Fourth, in the near-term, skilled “image prompters” are like skilled photographers, web graphic designers, or painters. Today, there is a noticeable difference between those who know how to get the most of these new tools from those who do not. For the short term, this is likely to “gatekeep” this technology and validate the expertise of designers. I do not expect to this to be extremely durable, however; the quality of output from very unskilled prompters (e.g., yours truly) now meets or exceeds a lot of royalty-free art that’s out there from the likes of Envato or Shutterstock.
Conclusion
Machines now seem capable of visual creativity. While their output is often stunning, under the covers, they’re just learning patterns from data and semi-randomly assembling results. The shocking advancements since just 2015 suggest much more change is on the way: human realism, more styles, video, music, dialogue… we are likely to see these engines pass the artistic “Turing test” across more dimensions and domains.
For now, you need to be plugged into geeky circles of Reddit and Discord to try them out.

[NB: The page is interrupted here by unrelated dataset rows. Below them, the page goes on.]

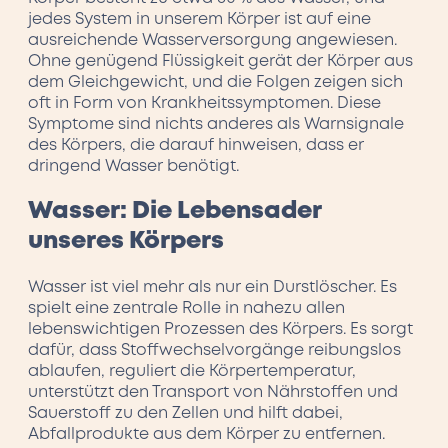
jedes System in unserem Körper ist auf eine
ausreichende Wasserversorgung angewiesen.
Ohne genügend Flüssigkeit gerät der Körper aus
dem Gleichgewicht, und die Folgen zeigen sich
oft in Form von Krankheitssymptomen. Diese
Symptome sind nichts anderes als Warnsignale
des Körpers, die darauf hinweisen, dass er
dringend Wasser benötigt.
Wasser: Die Lebensader
unseres Körpers
Wasser ist viel mehr als nur ein Durstlöscher. Es
spielt eine zentrale Rolle in nahezu allen
lebenswichtigen Prozessen des Körpers. Es sorgt
dafür, dass Stoffwechselvorgänge reibungslos
ablaufen, reguliert die Körpertemperatur,
unterstützt den Transport von Nährstoffen und
Sauerstoff zu den Zellen und hilft dabei,
Abfallprodukte aus dem Körper zu entfernen.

And skill in crafting just the right prompts separates talented jockeys from the pack. But it’s likely that the power will fan out to the masses, with engines of wow built directly into several consumer end-user products and apps over the next three to five years.
We’re in a new era, where it costs pennies to envision dozens of new images visualizing anything from text. Expect some landmark lawsuits to arrive soon on what is and is not derivative work, and whether such machine-learning output can even be copyrighted. For now, especially if you’re in a creative field, it’s good advice to get acquainted with these new tools, because they’re here to stay.